As odd as those disparate comparisons may sound, Ocean does indeed pull from and appeal to an unusually wide swath of artists: He himself has taken on a Radiohead cover, and both Justin Bieber and ’90s alt icons Afghan Whigs have paid tribute to him in concert. Says Spoon frontman Britt Daniel, who’s performed Ocean’s “Lost” with his side project the Divine Fits, “[His] production style really does make it stand out. It’s an R&B record, or a rap record, but it doesn’t sound Pro Tools’d to death. It’s very loose and human-sounding.”

That approach would seem like an uphill battle in a singles-minded music culture, but Ocean stands defiantly as an album artist. (After all, this is a guy who also dropped the nine-minute, multi-movement “Pyramids” as a standalone track.) “Who doesn’t want a body of work?” asks Pharrell Williams, who produced two tracks on Channel Orange. “There’s always gonna be singles, there’s always gonna be one-hit wonders, there’s always gonna be songs that make you remember the summer. Then there’s gonna be those integral bodies of work, and that’s what the world needs. After hearing an album like his, you start to realize how much you’ve missed it, and if you haven’t experienced it before, how much you’d like to on a continual basis.”

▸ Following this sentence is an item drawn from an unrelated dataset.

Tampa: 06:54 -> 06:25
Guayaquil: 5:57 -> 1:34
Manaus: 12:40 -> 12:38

Ocean’s work had a similar effect on those around him while working on Jay-Z and Kanye West’s Watch the Throne. To some audiences, Ocean may be best known as the hook singer on that album’s “No Church in the Wild,” the go-to track for Dodge commercials and film trailers. “When I heard him sing that hook, I was under the assumption that Kanye wrote it and Frank was just the voice—it did so much with so few words,” says 88-Keys, who co-produced “No Church.” “It took me a second to realize that this dude just wrote an incredible piece and pretty much summed up the hierarchy of mankind in one hook. I was blown away.”

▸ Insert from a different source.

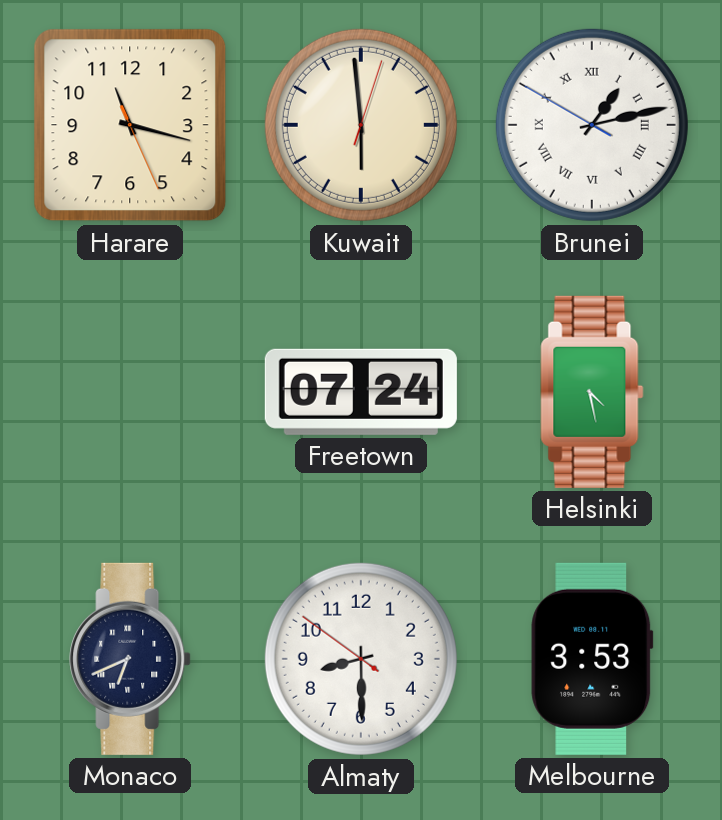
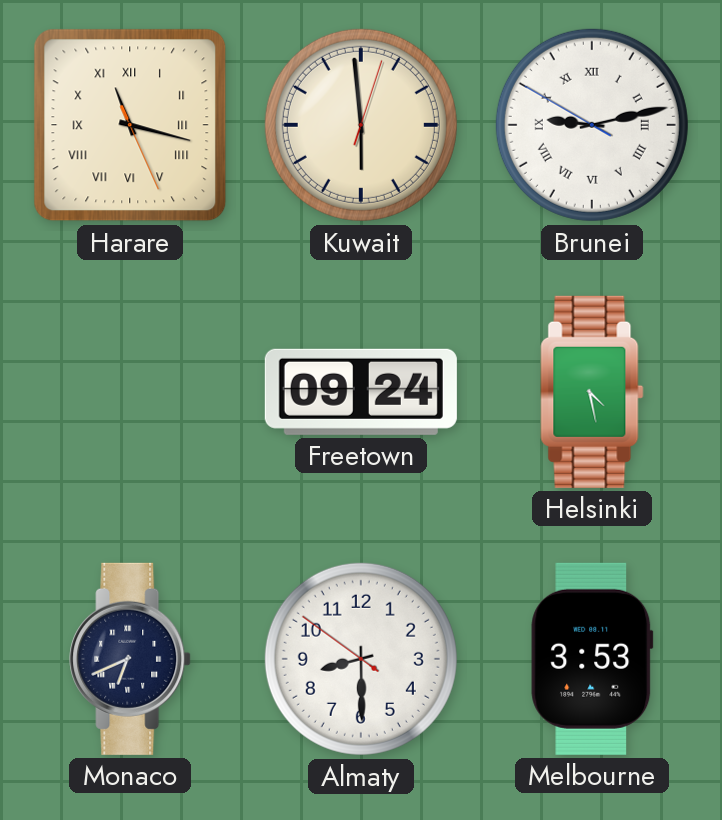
Harare numerals: Arabic -> Roman
Brunei: 1:12 -> 9:12
Freetown: 07:24 -> 09:24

So what comes next? Unlike most rising artists, Ocean rarely grants interviews and performs only sporadically; few would be surprised if he took an extended hiatus from music altogether. In December, he told U.K. newspaper The Guardian that Channel Orange could be his last album. “[Storytelling] is the more interesting part of making music for me,” he said, positing that he might “put out a best-selling novel next year, then, you know, design an arena in Stockholm in 2014. I don’t know!… As long as your intentions are solid, and about growth and progression and being productive and not being idle, then you’re doing good in my book.”

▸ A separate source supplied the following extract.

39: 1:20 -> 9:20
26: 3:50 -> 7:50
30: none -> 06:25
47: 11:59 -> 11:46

Even his collaborators are unsure of his next move. “Frank is like the wind, man. There’s no predicting it,” says Williams. “You can concentrate on jet streams all you want, but that’s just the jet stream. There’s so much more to it.”

And maybe that is the true draw of Frank Ocean: Whether he walks away with a half dozen gilded gramophones or goes home empty-handed on Grammy night, we may have only scratched the surface of a truly singular talent.

This piece appeared in a slightly altered form in the Feb. 1 issue of Entertainment Weekly.